Thank you for your support.

Saturday, May 2, 2009

Feeling Irritated

As with each cycle ... today and tomorrow are the worst days. Thou with the reduced dosage of Taxotere, the side effects are lesser than say a couple of months ago.

I'm feeling irritated and moody and my head is not clear. I just don't really know what I want to do at any particular time.

My goal is to get through the next couple of days as quickly as possible.

That is all for today ...

Friday, May 1, 2009

Tricks Of The Trade

As people start the treatment for cancer and especially, chemotherapy, one starts pretty 'green' and what I mean about that is there is a lot to learn about the drugs and how your individual body deals with them. I know when I first started with the Taxotere in August, I had to figure out what caused what side effects. Chemo had its side effects but so did the steroids and the anti-nausea pills.

Zofran the anti-nausea .... caused me terrible constipation. The first chemo cycle, I was constipated for 4 days ... that caused just about more grief than the chemo did. I had terrible head aches, back pain and frustration. It didn't take me long to learn I had to take something to help me along. What I found worked best was a couple Senekot S pills on Thursday night and a couple more on Sunday night of the first week. Even with the Senekot S, constipation is very uncomfortable and a pain in the you know what.

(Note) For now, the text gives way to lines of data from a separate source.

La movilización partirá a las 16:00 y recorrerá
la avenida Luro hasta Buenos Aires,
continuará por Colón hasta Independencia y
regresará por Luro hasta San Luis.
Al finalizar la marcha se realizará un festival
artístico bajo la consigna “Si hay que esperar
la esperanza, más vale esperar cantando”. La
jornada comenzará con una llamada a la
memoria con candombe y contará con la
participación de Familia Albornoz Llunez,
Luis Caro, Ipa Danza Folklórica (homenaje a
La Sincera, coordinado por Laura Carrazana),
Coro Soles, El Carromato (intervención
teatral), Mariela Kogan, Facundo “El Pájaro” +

My prescription says to take 6 Zofran pills each cycle but have been cutting back for the last 3-4 cycles because I do not have nausea. Against doctors order, I now take 3 pills per cycle. This may not be for everyone but it works for me. Because of that, I have cut back the Senekot S to Thursday night only.

By the way, I have also tried Metamucil, bran bars, diet (fruit and veggies), juice and lots of water but nothing really worked. Again, every one's body is different and everyone has to figure out what works for them.